### ABOUT THIS TASK
Search the records for the string "POLÍTICA" and copy every line in which it appears.

(DATA TO EXAMINE Opens)

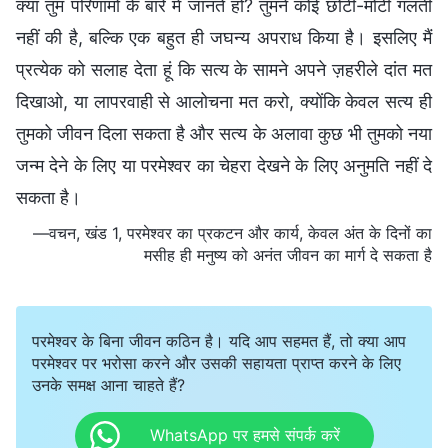
क्या तुम परिणामों के बारे में जानते हो? तुमने कोई छोटी-मोटी गलती
नहीं की है, बल्कि एक बहुत ही जघन्य अपराध किया है। इसलिए मैं
प्रत्येक को सलाह देता हूं कि सत्य के सामने अपने ज़हरीले दांत मत
दिखाओ, या लापरवाही से आलोचना मत करो, क्योंकि केवल सत्य ही
तुमको जीवन दिला सकता है और सत्य के अलावा कुछ भी तुमको नया
जन्म देने के लिए या परमेश्वर का चेहरा देखने के लिए अनुमति नहीं दे
सकता है।
—वचन, खंड 1, परमेश्वर का प्रकटन और कार्य, केवल अंत के दिनों का
मसीह ही मनुष्य को अनंत जीवन का मार्ग दे सकता है
परमेश्वर के बिना जीवन कठिन है। यदि आप सहमत हैं, तो क्या आप
परमेश्वर पर भरोसा करने और उसकी सहायता प्राप्त करने के लिए
उनके समक्ष आना चाहते हैं?
WhatsApp पर हमसे संपर्क करें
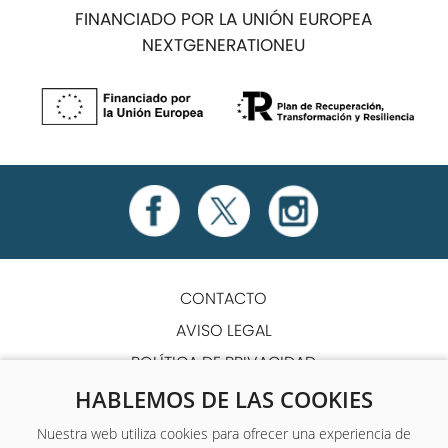
FINANCIADO POR LA UNIÓN EUROPEA
NEXTGENERATIONEU
CONTACTO
AVISO LEGAL
POLÍTICA DE PRIVACIDAD
POLÍTICA DE COOKIES
HABLEMOS DE LAS COOKIES
TÉRMINOS Y CONDICIONES
Nuestra web utiliza cookies para ofrecer una experiencia de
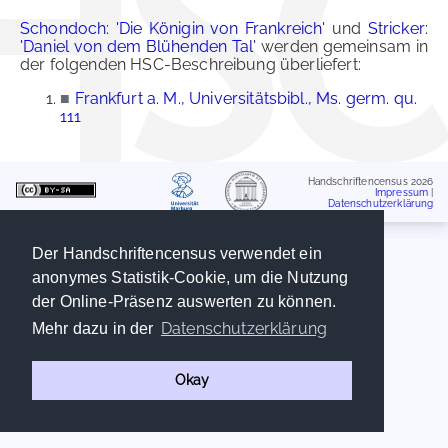
Schondoch: 'Die Königin von Frankreich'
und
Stricker:
'Daniel von dem Blühenden Tal'
werden gemeinsam in
der folgenden HSC-Beschreibung überliefert:
■
Frankfurt a. M., Universitätsbibl., Ms. germ. qu.
111
Handschriftencensus 2026
Impressum
|
Datenschutzerklärung
Der Handschriftencensus verwendet ein
anonymes Statistik-Cookie, um die Nutzung
der Online-Präsenz auswerten zu können.
Datenschutzerklärung
Mehr dazu in der
Okay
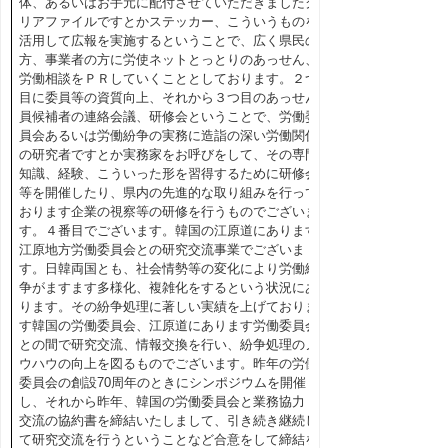
体、あるいはお手元に配付させていただきましたク
リアファイルですとかステッカー、こういうものを
活用して広報を実施するということで、広く県民の
方、事業者の方に労使ネットとっとりのあっせん、
労働相談をＰＲしていくこととしております。２つ
目に委員等の資質向上、それから３つ目のあっせん
員候補者の連絡会議、研修会ということで、労働委
員会あるいは労働紛争の実務に造詣の深い労働関係
の研究者ですとか実務家をお呼びをして、その専門
知識、経験、こういった形を習得するために研修会
等を開催したり、県内の先進的な取り組みを行って
おります企業の視察等の研修を行うものでございま
す。４番目でございます。韓国の江原道にあります
江原地方労働委員会との研究交流事業でございま
す。日韓両国とも、社会情勢等の変化により労働紛
争がますます多様化、複雑化をするという状況にあ
ります。その紛争処理に著しい実績を上げておりま
す韓国の労働委員会、江原道にあります労働委員会
との間で研究交流、情報交換を行い、紛争処理のノ
ウハウの向上を図るものでございます。昨年の労働
委員会の創設70周年のときにシンポジウムを開催
し、それから昨年、韓国の労働委員会と業務協力・
交流の協約書を締結いたしまして、引き続き継続し
て研究交流を行うということなど合意をして締結を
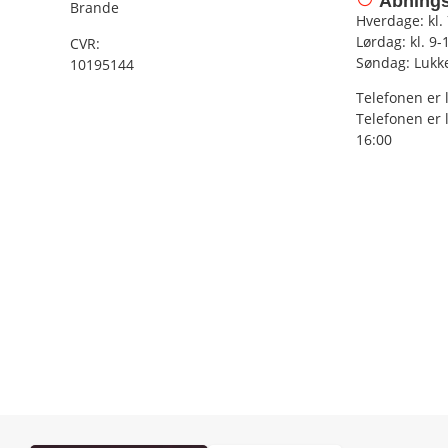
Åbnings
Brande
Hverdage: kl.
Lørdag: kl. 9-
CVR:
Søndag: Lukk
10195144
Telefonen er 
Telefonen er 
16:00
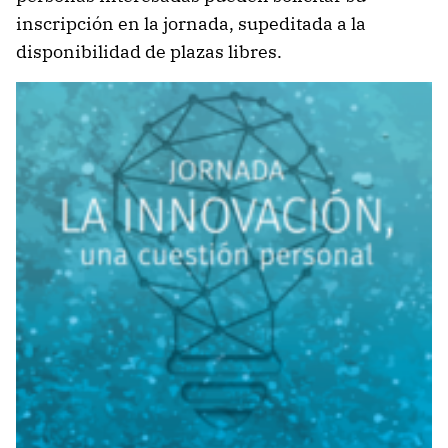
inscripción en la jornada, supeditada a la
disponibilidad de plazas libres.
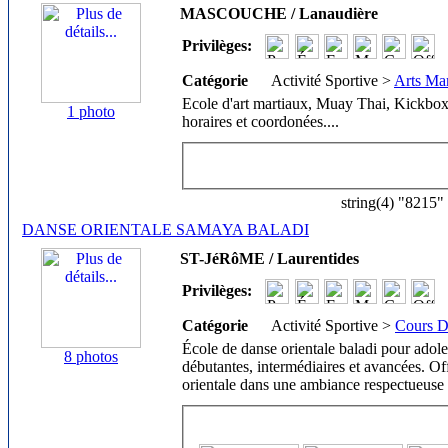
MASCOUCHE / Lanaudière
Privilèges:
Catégorie
Activité Sportive >
Arts Ma
Ecole d'art martiaux, Muay Thai, Kickbox
1 photo
horaires et coordonées.
...
string(4) "8215"
DANSE ORIENTALE SAMAYA BALADI
ST-JéRôME / Laurentides
Privilèges:
Catégorie
Activité Sportive >
Cours D
École de danse orientale baladi pour adol
8 photos
débutantes, intermédiaires et avancées. Of
orientale dans une ambiance respectueuse 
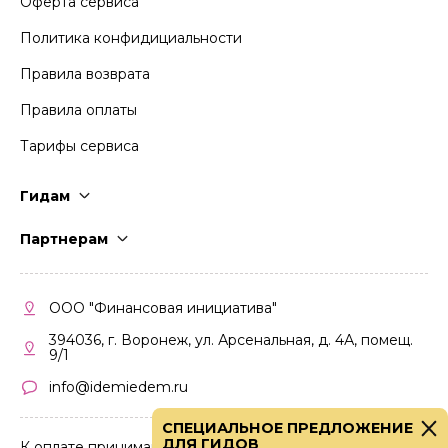
Оферта сервиса
Политика конфидициальности
Правила возврата
Правила оплаты
Тарифы сервиса
Гидам
Стать гидом
Партнерам
Частые вопросы
Стать партнером
Правила работы
Кабинет партнера
ООО "Финансовая инициатива"
Правила участия
394036, г. Воронеж, ул. Арсенальная, д. 4А, помещ.
9/1
info@idemiedem.ru
СПЕЦИАЛЬНОЕ ПРЕДЛОЖЕНИЕ
ДЛЯ ГИДОВ
К оплате принимаются карты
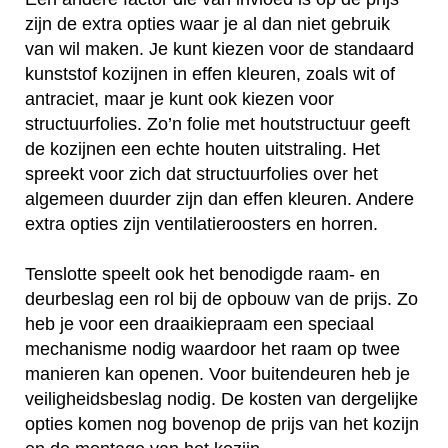
zijn de extra opties waar je al dan niet gebruik
van wil maken. Je kunt kiezen voor de standaard
kunststof kozijnen in effen kleuren, zoals wit of
antraciet, maar je kunt ook kiezen voor
structuurfolies. Zo’n folie met houtstructuur geeft
de kozijnen een echte houten uitstraling. Het
spreekt voor zich dat structuurfolies over het
algemeen duurder zijn dan effen kleuren. Andere
extra opties zijn ventilatieroosters en horren.
Tenslotte speelt ook het benodigde raam- en
deurbeslag een rol bij de opbouw van de prijs. Zo
heb je voor een draaikiepraam een speciaal
mechanisme nodig waardoor het raam op twee
manieren kan openen. Voor buitendeuren heb je
veiligheidsbeslag nodig. De kosten van dergelijke
opties komen nog bovenop de prijs van het kozijn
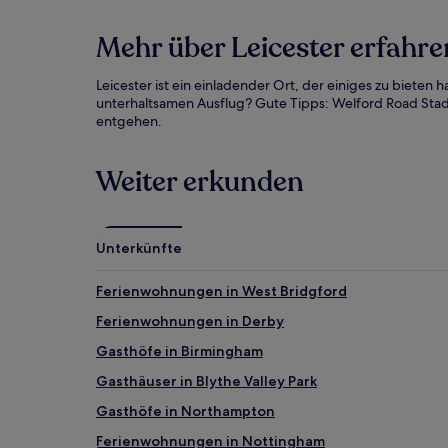
Mehr über Leicester erfahre
Leicester ist ein einladender Ort, der einiges zu bieten
unterhaltsamen Ausflug? Gute Tipps: Welford Road Stadi
entgehen.
Weiter erkunden
Unterkünfte
Ferienwohnungen in West Bridgford
Ferienwohnungen in Derby
Gasthöfe in Birmingham
Gasthäuser in Blythe Valley Park
Gasthöfe in Northampton
Ferienwohnungen in Nottingham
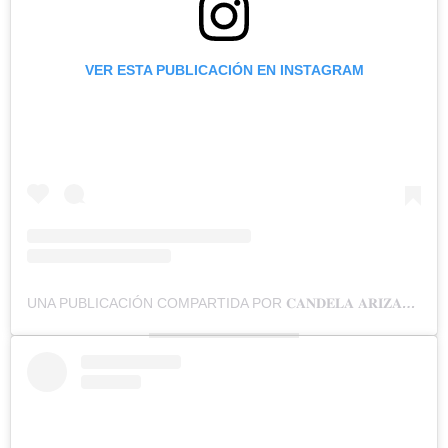
VER ESTA PUBLICACIÓN EN INSTAGRAM
UNA PUBLICACIÓN COMPARTIDA POR 𝐂𝐀𝐍𝐃𝐄𝐋𝐀 𝐀𝐑𝐈𝐙𝐀𝐆𝐀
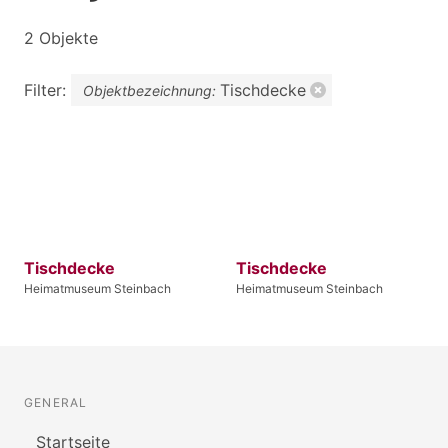
2 Objekte
Filter:
Tischdecke
Objektbezeichnung:
Tischdecke
Tischdecke
Heimatmuseum Steinbach
Heimatmuseum Steinbach
GENERAL
Startseite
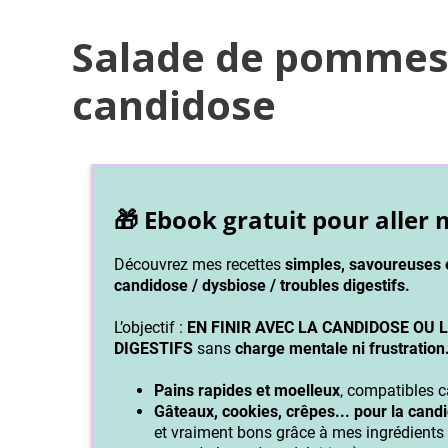
Salade de pommes 
candidose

(DATA TO EXAMINE Closes)

### ANSWER BELOW
POLÍTICA DE PRIVACIDAD
POLÍTICA DE COOKIES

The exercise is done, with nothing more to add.